Planners regularly argued for increased density of residential dwellings in urban areas he said, but the creation of one-off dwellings in unplanned spaces was “not a constructive or sustainable approach to density” and “threatens a dangerous precedent” at a number of levels, he said.

Sewage

This included the risk to health and fire safety where one-off dwellings on an “ad hoc basis” had no independent access to infrastructure or utilities such as sewage and gas. There were also concerns about the effect on the community, with neighbours potentially losing privacy, suffering noise disturbance, and the loss of mature vegetation or landscape screening.

The durability of modular type structures as residential dwellings was also a concern, he said.

“Everything we do has to be sustainable. One off temporary dwellings, ad hoc backland infill and shed/log cabin dwellings in back gardens are not the answer to the housing shortage,” he said.

“Aside also from the impact on individual communities, the precedent they create would create an opportunity for the unscrupulous to flood the market with inappropriate rental properties that would deepen the market challenge.”

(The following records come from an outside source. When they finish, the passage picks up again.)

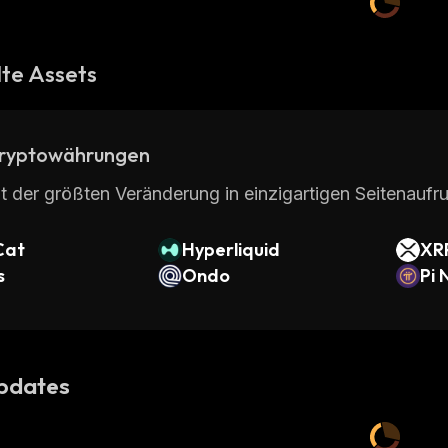
te Assets
ryptowährungen
t der größten Veränderung in einzigartigen Seitenaufru
Cat
Hyperliquid
XR
s
Ondo
Pi 
pdates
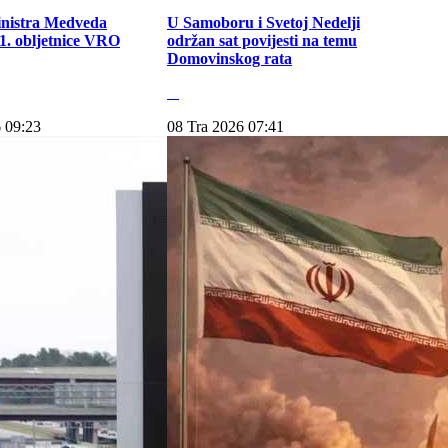
inistra Medveda
U Samoboru i Svetoj Nedelji
. obljetnice VRO
održan sat povijesti na temu
Domovinskog rata
 09:23
08 Tra 2026 07:41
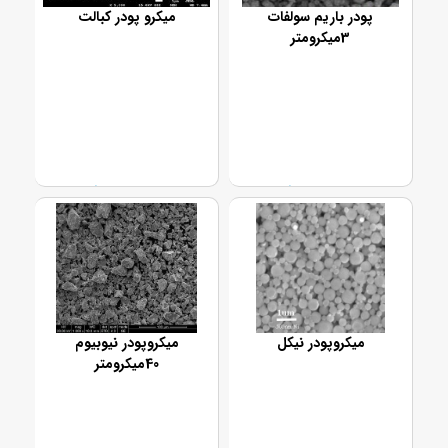
پودر باریم سولفات
میکرو پودر کبالت
3میکرومتر
تماس بگیرید
تماس بگیرید
میکروپودر نیکل
میکروپودر نیوبیوم
40میکرومتر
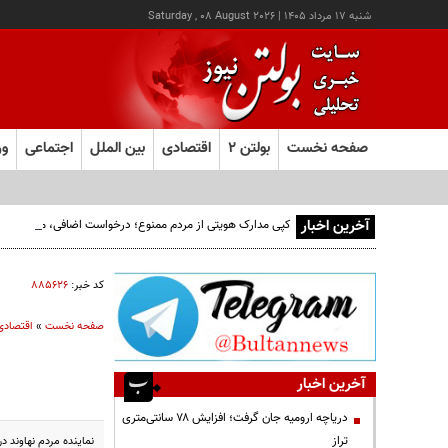
شنبه ۱۷ مرداد ۱۴۰۵
|
Saturday , 08 August 2026
صفحه نخست
بولتن ۲
اقتصادی
بین الملل
اجتماعی
ور
آخرین اخبار
کپی مدارک هویتی از مردم ممنوع؛ درخواست اضافی، می‌تواند پرو
کد خبر:
۸۸۵۶۲۶
صفحه نخست
»
اقتصادی
آخرین اخبار
دریاچه ارومیه جان گرفت؛ افزایش ۷۸ سانتی‌متری
تراز
نماینده مردم نهاوند 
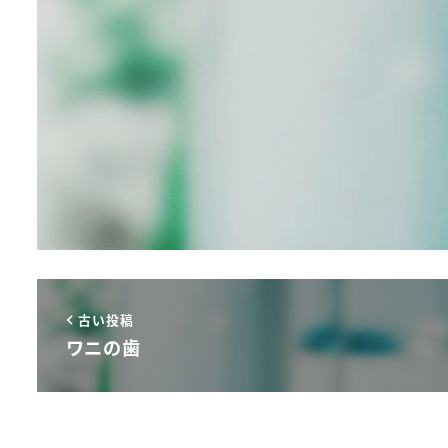
古い投稿
ワニの歯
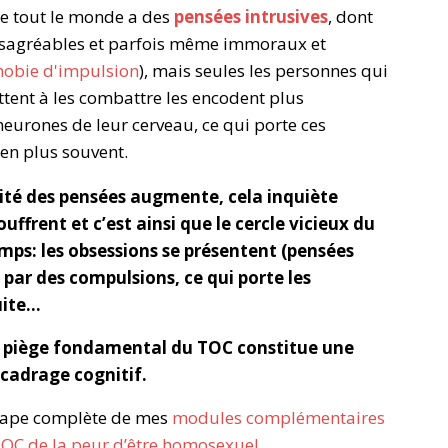
ue tout le monde a des
pensées intrusives
, dont
ésagréables et parfois même immoraux et
obie d'impulsion
), mais seules les personnes qui
ttent à les combattre les encodent plus
eurones de leur cerveau, ce qui porte ces
 en plus souvent.
nsité des pensées augmente, cela inquiète
uffrent et c’est ainsi que le cercle vicieux du
emps: les obsessions se présentent (pensées
 par des compulsions, ce qui porte les
suite…
e piège fondamental du TOC constitue une
ecadrage cognitif.
 étape complète de mes
modules complémentaires
TOC de la peur d’être homosexuel
.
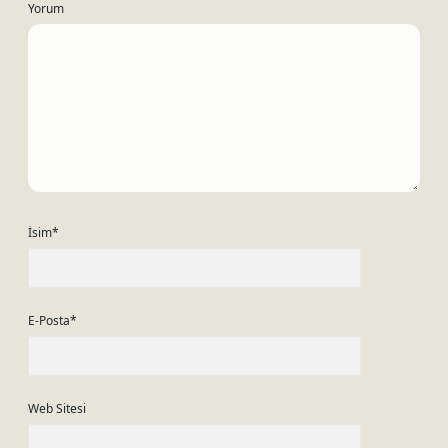
Yorum
İsim*
E-Posta*
Web Sitesi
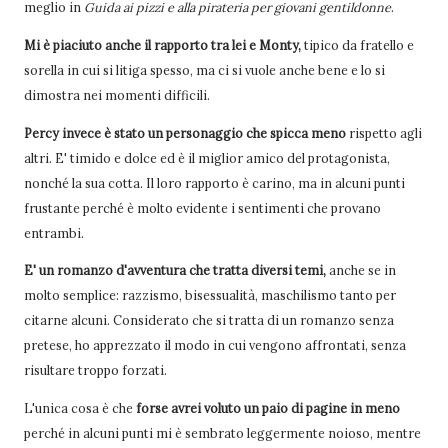
meglio in
Guida ai pizzi e alla pirateria per giovani gentildonne
.
Mi è piaciuto anche il rapporto tra lei e Monty,
tipico da fratello e
sorella in cui si litiga spesso, ma ci si vuole anche bene e lo si
dimostra nei momenti difficili.
Percy invece è stato un personaggio che spicca meno
rispetto agli
altri. E' timido e dolce ed è il miglior amico del protagonista,
nonché la sua cotta. Il loro rapporto è carino, ma in alcuni punti
frustante perché è molto evidente i sentimenti che provano
entrambi.
E' un romanzo d'avventura che tratta diversi temi,
anche se in
molto semplice: razzismo, bisessualità, maschilismo tanto per
citarne alcuni. Considerato che si tratta di un romanzo senza
pretese, ho apprezzato il modo in cui vengono affrontati, senza
risultare troppo forzati.
L'unica cosa è che
forse avrei voluto un paio di pagine in meno
perché in alcuni punti mi è sembrato leggermente noioso, mentre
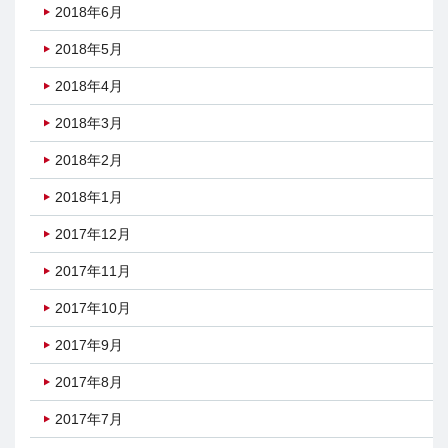
2018年6月
2018年5月
2018年4月
2018年3月
2018年2月
2018年1月
2017年12月
2017年11月
2017年10月
2017年9月
2017年8月
2017年7月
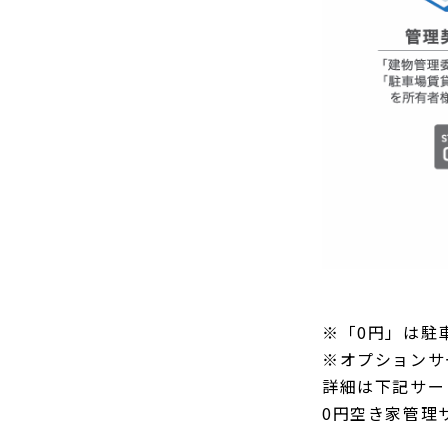
※「0円」は駐
※オプションサ
詳細は下記サー
0円空き家管理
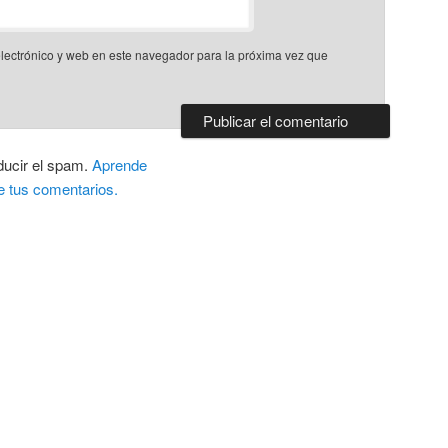
lectrónico y web en este navegador para la próxima vez que
ducir el spam.
Aprende
e tus comentarios.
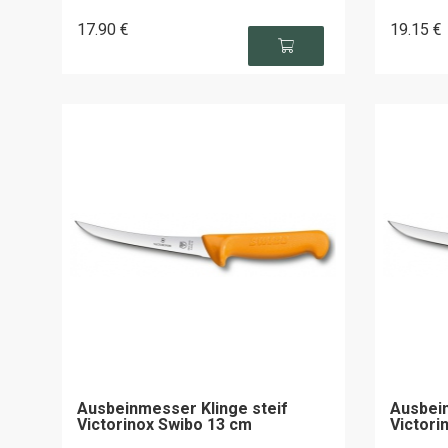
17
.90
€
19
.15
€
Ausbeinmesser Klinge steif
Ausbein
Victorinox Swibo 13 cm
Victori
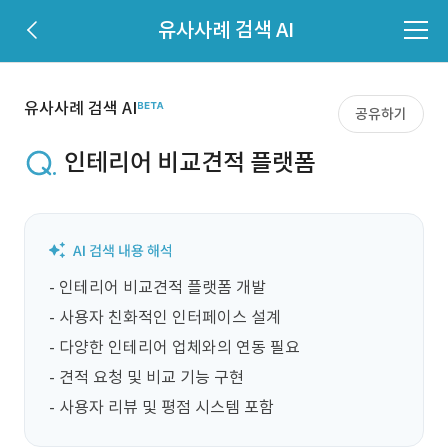
유사사례 검색 AI
유사사례 검색 AI
공유하기
인테리어 비교견적 플랫폼
- 인테리어 비교견적 플랫폼 개발

- 사용자 친화적인 인터페이스 설계

- 다양한 인테리어 업체와의 연동 필요

- 견적 요청 및 비교 기능 구현

- 사용자 리뷰 및 평점 시스템 포함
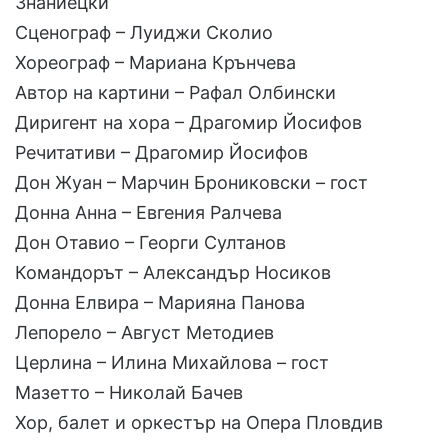
Знаниецки
Сценограф – Луиджи Сколио
Хореограф – Мариана Крънчева
Автор на картини – Рафал Олбински
Диригент на хора – Драгомир Йосифов
Речитативи – Драгомир Йосифов
Дон Жуан – Марчин Брониковски – гост
Донна Анна – Евгения Ралчева
Дон Отавио – Георги Султанов
Командорът – Александър Носиков
Донна Елвира – Марияна Панова
Лепорело – Август Методиев
Церлина – Илина Михайлова – гост
Мазетто – Николай Бачев
Хор, балет и оркестър на Опера Пловдив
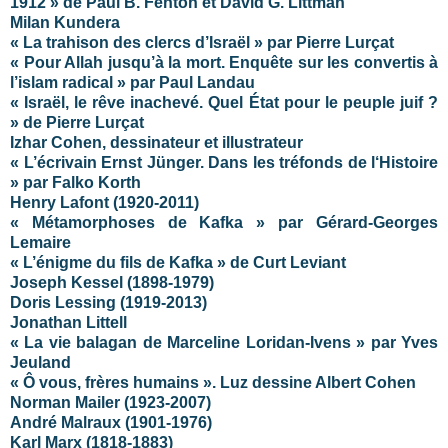
1912 » de Paul B. Fenton et David G. Littman
Milan Kundera
« La trahison des clercs d’Israël » par Pierre Lurçat
« Pour Allah jusqu’à la mort. Enquête sur les convertis à
l’islam radical » par Paul Landau
« Israël, le rêve inachevé. Quel État pour le peuple juif ?
» de Pierre Lurçat
Izhar Cohen, dessinateur et illustrateur
« L’écrivain Ernst Jünger. Dans les tréfonds de l‘Histoire
»
par Falko Korth
Henry Lafont (1920-2011)
« Métamorphoses de Kafka » par Gérard-Georges
Lemaire
« L’énigme du fils de Kafka » de Curt Leviant
Joseph Kessel (1898-1979)
Doris Lessing (1919-2013)
Jonathan Littell
« La vie balagan de Marceline Loridan-Ivens » par Yves
Jeuland
« Ô vous, frères humains ». Luz dessine Albert Cohen
Norman Mailer
(1923-2007)
André Malraux (1901-1976)
Karl Marx (1818-1883)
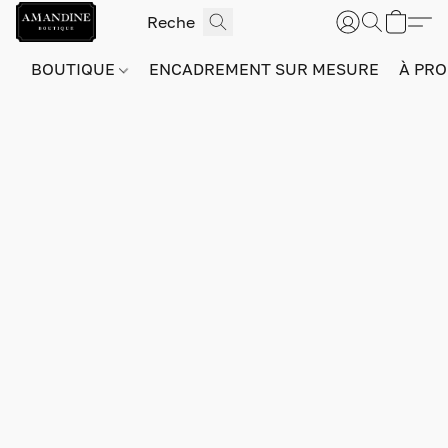
BOUTIQUE
ENCADREMENT SUR MESURE
À PRO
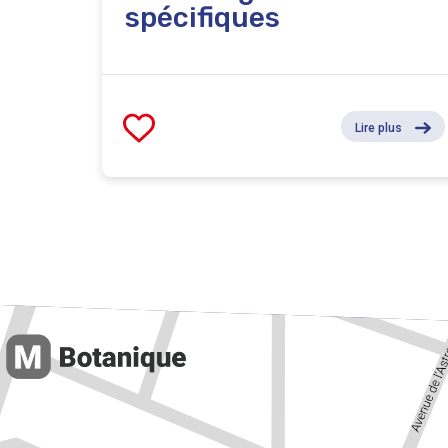
spécifiques
Lire plus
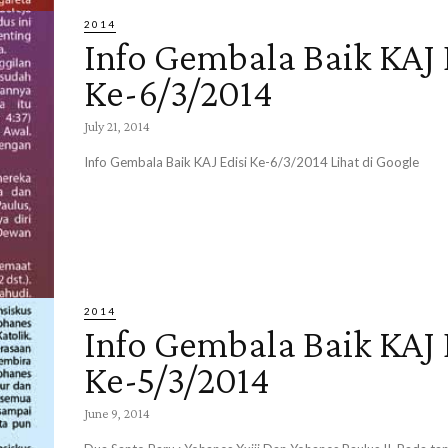
2014
Info Gembala Baik KAJ 
Ke-6/3/2014
July 21, 2014
Info Gembala Baik KAJ Edisi Ke-6/3/2014 Lihat di Google
2014
Info Gembala Baik KAJ 
Ke-5/3/2014
June 9, 2014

City planner John O’Hara on Tuesday told councillors that while he understood the reasons for Mr Lyons’s proposal, there was a considerable risk in allowing the use of cabins.

“There is a real concern that such a proposal may result in substandard accommodation particularly if there are unscrupulous landlords involved,” he said. “You can imagine the situation; it doesn’t have to be one ancillary accommodation at the back garden, it becomes two or three.”

Mr O’Hara also had “grave concerns” about the council’s ability to enforce rules in relation to ensuring a “cabin at the back of someone’s house” was being used by a family member and not for profit.

Mr Lyons's proposal follows the refusal by An Bord Pleanála of the retention of a wooden structure, described as a log cabin, as a dwelling in the rear garden of a semi-detached house in the north Dublin suburb of Raheny.